Remembering to turn the calendar at the end of the month is a subject no one learnt at school. A pinch and a punch for the first of the month was, at some stage, included in the one-hour microcredential course on offer, free of charge, on the domestic front.

 Later in life, that is to say the following month, it was unfortunate if you caught a cold and missed the class on hyphens, those compounding chemists of grammar busy forcing different elements into new formations. Life is dotted, even dashed sometimes, with the perennial challenge of when a word goes from being a micro-credential, finding its feet so to speak in a joint venture, to microcredential, the fully fledged latest addition to the vocabulary, or if you prefer fully-fledged. There is a lifetime of catch-up (see also, catch up) if you missed the class and find no one (see also, no-one) offers diplomas in hyphens nowadays.

 Accelerated learning is a lifelong practice, if you are alert and open to new experiences.
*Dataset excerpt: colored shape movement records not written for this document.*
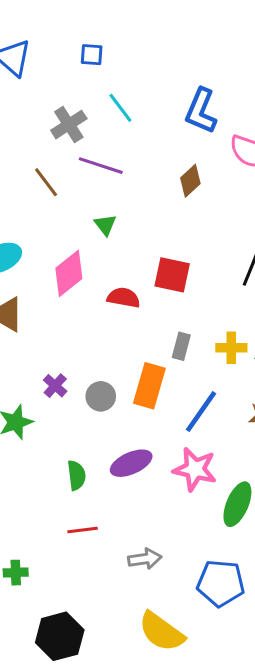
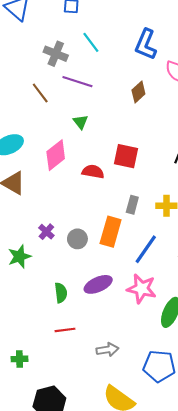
gray cross: (69, 125) -> (56, 54), turned -35

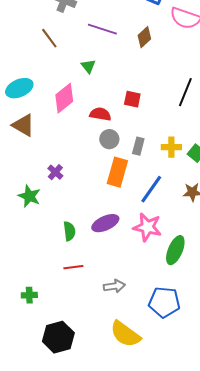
purple line: (77, 82) -> (102, 29), moved
red square: (126, 156) -> (132, 99), size x0.7
gray circle: (77, 239) -> (109, 139), moved
green star: (19, 256) -> (29, 196), turned -30

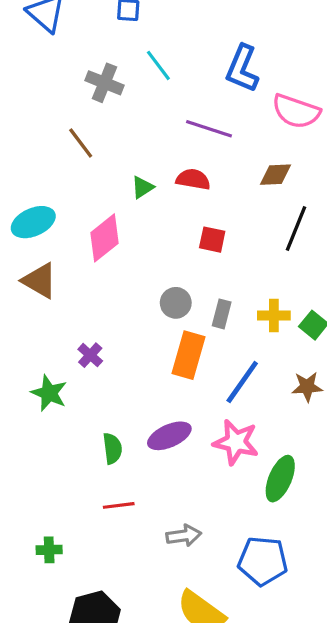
purple line: (102, 29) -> (209, 129), moved
brown diamond: (144, 37) -> (275, 175), moved, turned 40
green triangle: (88, 66) -> (142, 187), turned 35
red semicircle: (100, 114) -> (193, 179), moved

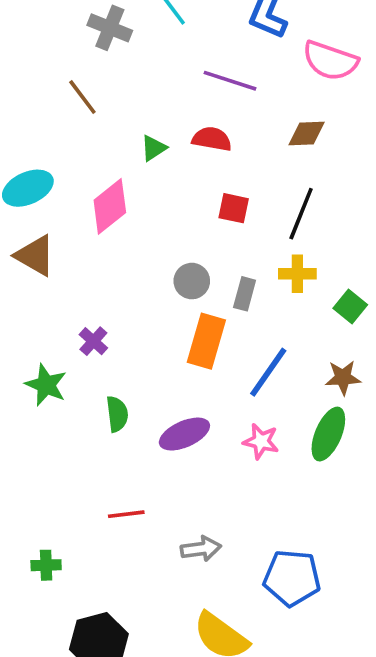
black line: (296, 228) -> (301, 214), moved
yellow cross: (274, 316) -> (297, 274), moved
pink star: (236, 442) -> (261, 441), size x0.7
green semicircle: (112, 449) -> (117, 414), moved
green ellipse: (280, 479) -> (328, 434), moved

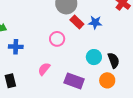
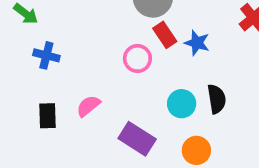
pink circle: (57, 39) -> (137, 58), moved
black semicircle: (114, 60) -> (217, 99), moved
black rectangle: (10, 81) -> (47, 116), moved

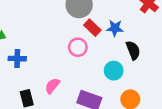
black semicircle: (217, 99) -> (133, 50), moved

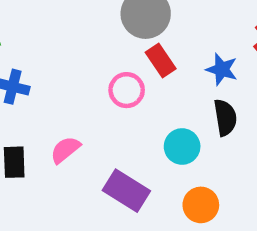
blue star: (115, 28) -> (222, 69), moved

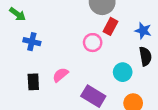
red rectangle: (161, 60) -> (111, 26), turned 63

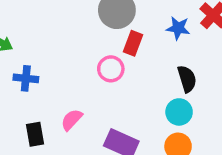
blue star: (143, 31) -> (178, 28), moved
cyan circle: (123, 72) -> (179, 112), moved

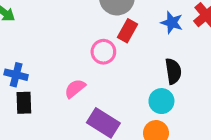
blue cross: (26, 78) -> (16, 75), moved
pink semicircle: (72, 120) -> (75, 89), moved

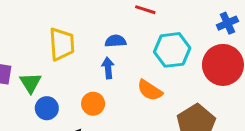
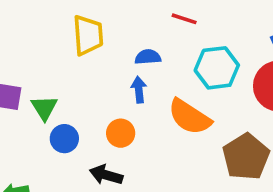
yellow trapezoid: (62, 44) -> (88, 35), moved
orange semicircle: (150, 90) -> (190, 117), size x1.4

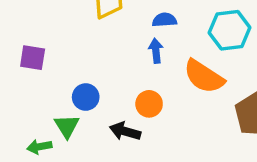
green triangle: (44, 108) -> (67, 126), moved
orange circle: (121, 133) -> (149, 104), moved

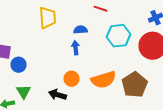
orange semicircle: (204, 76) -> (104, 80), moved, turned -50
blue circle: (86, 97) -> (18, 65), moved

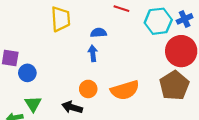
cyan hexagon: (118, 36) -> (158, 21), moved
brown pentagon: (134, 85) -> (174, 86), moved

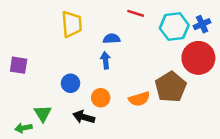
blue circle: (27, 73) -> (70, 83), moved
brown pentagon: (174, 86) -> (171, 87), moved
orange semicircle: (125, 90) -> (139, 99), size x0.7

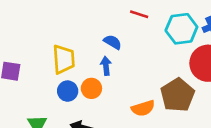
yellow trapezoid: (72, 24) -> (64, 59), moved
blue semicircle: (112, 39) -> (113, 42), turned 35
orange circle: (101, 98) -> (91, 88), moved

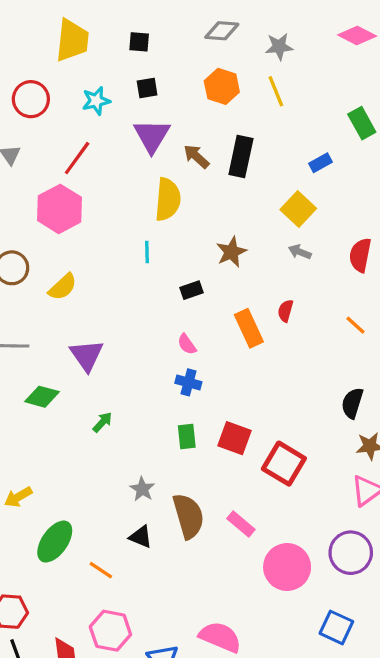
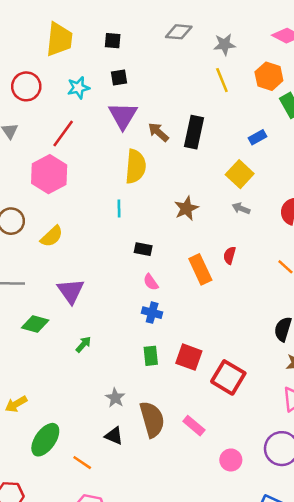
orange hexagon: (222, 86) -> (269, 76), moved
black rectangle: (192, 290) -> (143, 249), moved, turned 30
pink circle: (287, 567) -> (231, 460), size x0.6

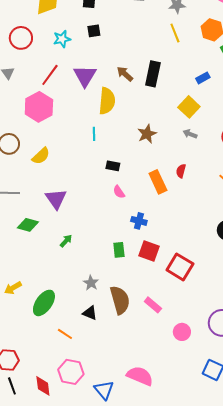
purple triangle: (123, 116) -> (85, 76), moved
blue cross: (152, 313) -> (139, 221), moved
green ellipse: (45, 440) -> (44, 303), moved

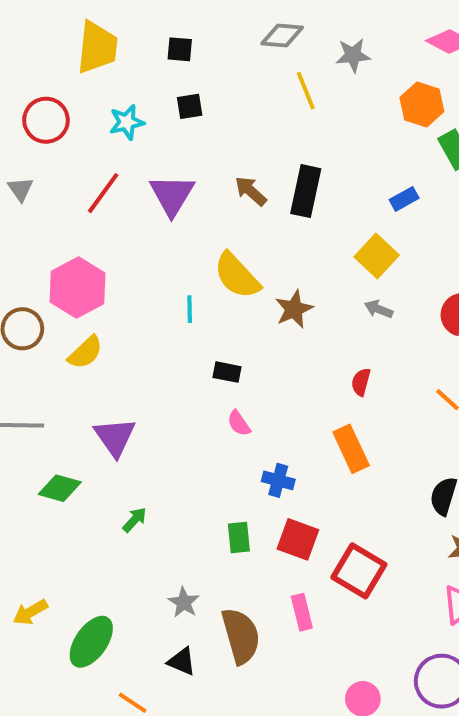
yellow line: (175, 33) -> (306, 91), moved
yellow semicircle: (107, 101) -> (237, 276), moved, turned 132
pink hexagon: (39, 107) -> (77, 287), moved
orange rectangle: (158, 182) -> (351, 449), moved
pink rectangle: (153, 305) -> (302, 612), moved, turned 36

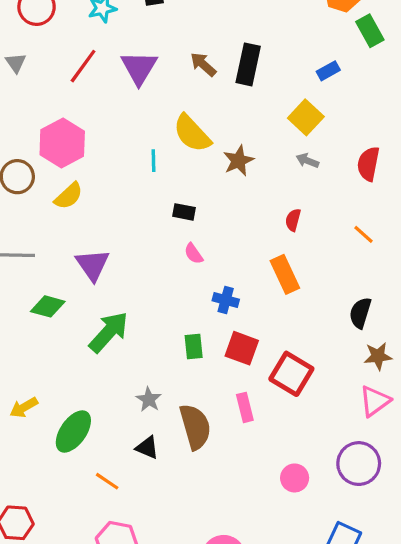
green arrow: (135, 520) -> (109, 332), size x2.0

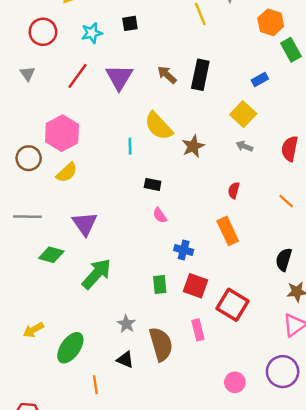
orange line: (107, 481) -> (95, 385), turned 48

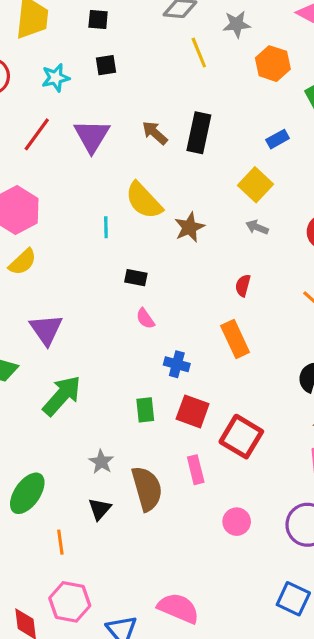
orange hexagon: (271, 22) -> (273, 64), moved
black triangle: (125, 360) -> (100, 509), turned 48
pink circle: (235, 382) -> (237, 522), moved

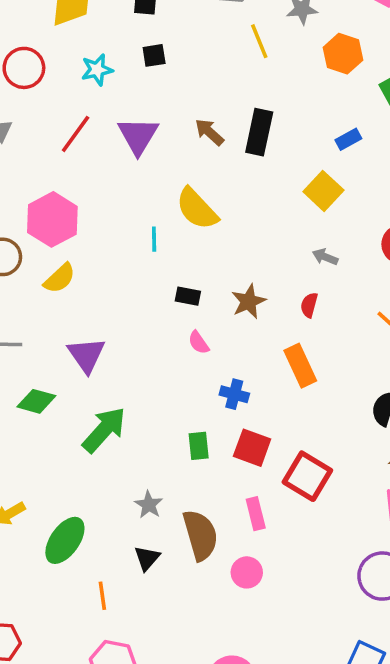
brown star: (189, 227) -> (249, 301), moved
gray arrow: (257, 227) -> (325, 257), moved
pink circle: (237, 522) -> (247, 572), moved

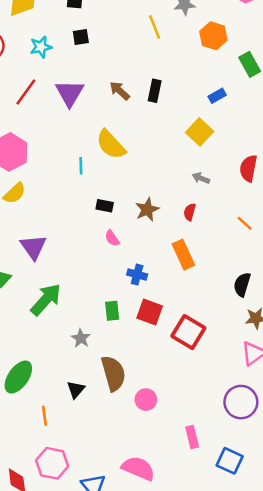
black rectangle: (259, 132) -> (155, 91), size x0.7
gray star: (149, 505) -> (81, 338), moved
pink rectangle: (256, 514) -> (192, 437), moved

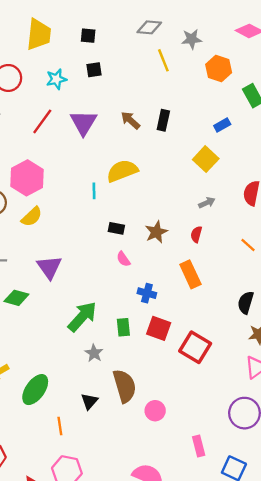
yellow semicircle: (111, 144) -> (122, 171), turned 112
gray arrow: (201, 178) -> (207, 203), turned 133
green arrow: (46, 300) -> (82, 317), moved

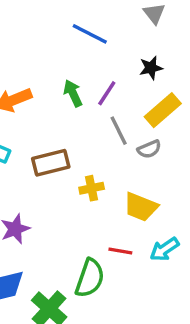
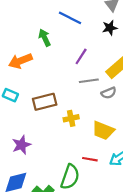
black star: (151, 68) -> (110, 28), moved
green arrow: (73, 93) -> (45, 38), moved
gray line: (119, 131) -> (89, 81), turned -72

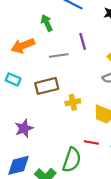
purple line: (81, 56) -> (83, 41), turned -49
gray line: (89, 81) -> (59, 56), moved

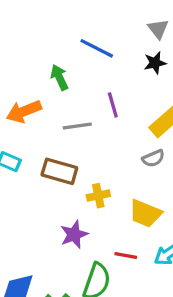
brown rectangle: (47, 86) -> (59, 171), turned 30
purple star: (24, 128) -> (74, 234), moved

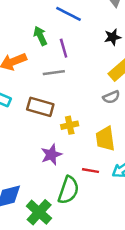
black star: (155, 63) -> (113, 37), moved
purple line: (113, 105) -> (64, 48), moved
yellow trapezoid: (145, 213) -> (105, 139), turned 60

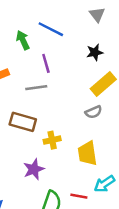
green arrow: (40, 36) -> (23, 40), moved
red line: (91, 171) -> (79, 196), moved

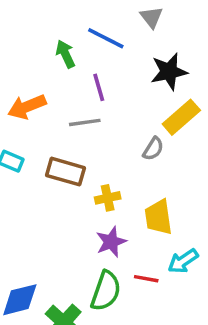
gray triangle: (97, 15) -> (151, 17), moved
black star: (95, 52) -> (169, 72), size x1.5
gray semicircle: (93, 112) -> (153, 149), moved, turned -35
purple star: (34, 169) -> (111, 242), moved

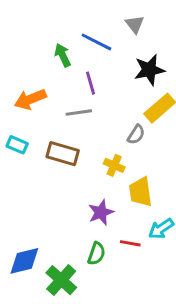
yellow cross: (108, 198) -> (114, 165), moved, turned 36
green semicircle: (106, 291) -> (96, 254), size x0.7

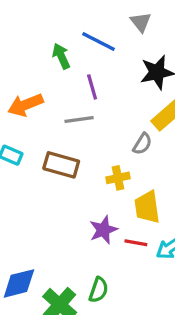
yellow cross: (114, 165) -> (118, 178), turned -36
red line: (130, 243) -> (136, 243), moved
green semicircle: (96, 254) -> (99, 290), moved

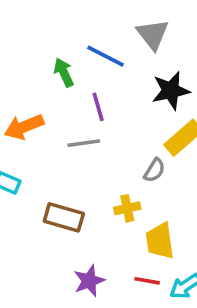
gray triangle: (141, 22) -> (153, 34), size x1.4
brown rectangle: (61, 165) -> (64, 217), moved
purple star: (103, 230) -> (89, 281), moved

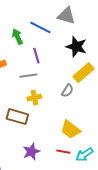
gray triangle: (153, 34) -> (66, 16), turned -36
black star: (171, 91) -> (76, 47), turned 30
yellow cross: (127, 208) -> (34, 98), moved
yellow trapezoid: (160, 241) -> (70, 130), turned -45

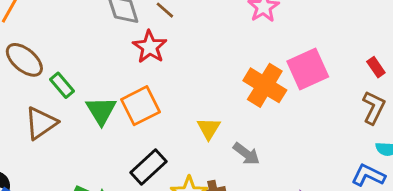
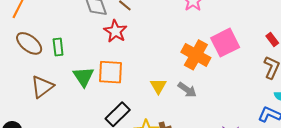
green rectangle: (62, 85) -> (58, 47), moved, turned 36
orange square: (141, 106) -> (111, 72), turned 32
gray arrow: (246, 154) -> (187, 90), moved

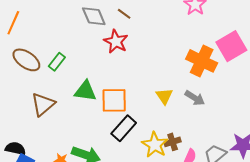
green rectangle: (58, 47) -> (57, 62), turned 48
orange square: (111, 72) -> (114, 100), moved
green triangle: (83, 77) -> (85, 91), turned -45

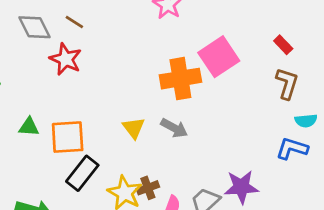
orange cross: (202, 61) -> (180, 79), turned -32
green triangle: (85, 91) -> (29, 127), size x0.7

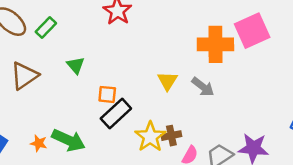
green triangle: (29, 127) -> (76, 65), turned 36
orange square: (68, 137) -> (107, 94), moved, size x0.6

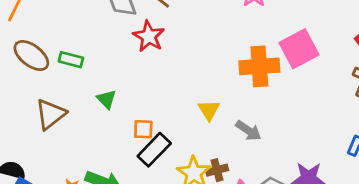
green rectangle: (46, 28) -> (71, 60), turned 65
gray arrow: (203, 87) -> (248, 131), moved

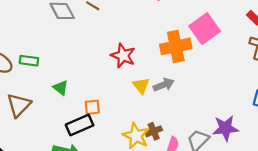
red star: (149, 36) -> (123, 56), moved
gray arrow: (248, 131) -> (164, 85), moved, turned -48
black rectangle: (154, 150) -> (80, 125), moved, turned 30

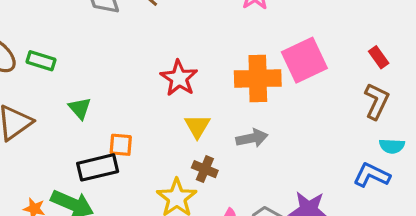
gray arrow: (164, 85) -> (252, 138), moved
brown cross: (154, 131) -> (205, 169), moved, turned 35

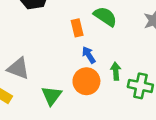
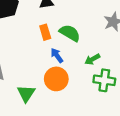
green semicircle: (105, 16) -> (70, 33), moved
green arrow: (116, 71) -> (92, 59), moved, turned -112

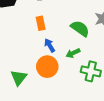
green semicircle: (70, 33) -> (80, 28), moved
green arrow: (92, 59) -> (73, 53), moved

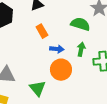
blue arrow: (50, 45) -> (57, 49), turned 144
green arrow: (73, 53) -> (81, 49), turned 144

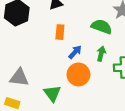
orange rectangle: (42, 31) -> (60, 32), turned 32
blue arrow: (57, 49) -> (75, 52), turned -56

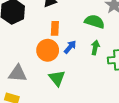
orange circle: (78, 74) -> (48, 50), moved
green triangle: (52, 93) -> (57, 78), moved

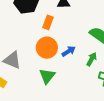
orange rectangle: (55, 28) -> (48, 22), moved

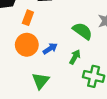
green triangle: (47, 76) -> (41, 81), moved

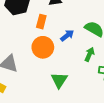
blue arrow: (50, 49) -> (67, 35), moved

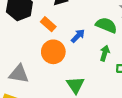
orange rectangle: (41, 22) -> (48, 24), turned -56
In a single day you may earn degrees for such microcredentials as improved access to tinned goods, opening the jar screwed shut by a robot, or prising the thin plastic supermarket bag at the tear for your selection of peaches – all with no tears!

 Module seems to be the larger or governing term for every kind of microcredential, modules coming into vogue around the time of the first moon landing. An astronaut with microcredentials in moonwalking takes a small step in the belief this is an augury for a giant leap. Though his dependence on modules is too obvious to mention, certainly the astronaut can add small steps to his CV. Golfing on the moon is next level, where just teeing off deserves a microcredential of its own, let alone bunkering out of a crater.

 Some people complain that microcredentials has too many syllables, why not just extras, or skills, or add ons, or add-ons? Resistance to the idea of a Diploma in Details or Certificate in Specifics is observable, while others are too busy organising microcredential reading lists and one-hour interfaces to be concerned with semantics, let alone if microcredentials is a product of our time, or in fact something people do every day without any personal recognition whatsoever, and have done since BC.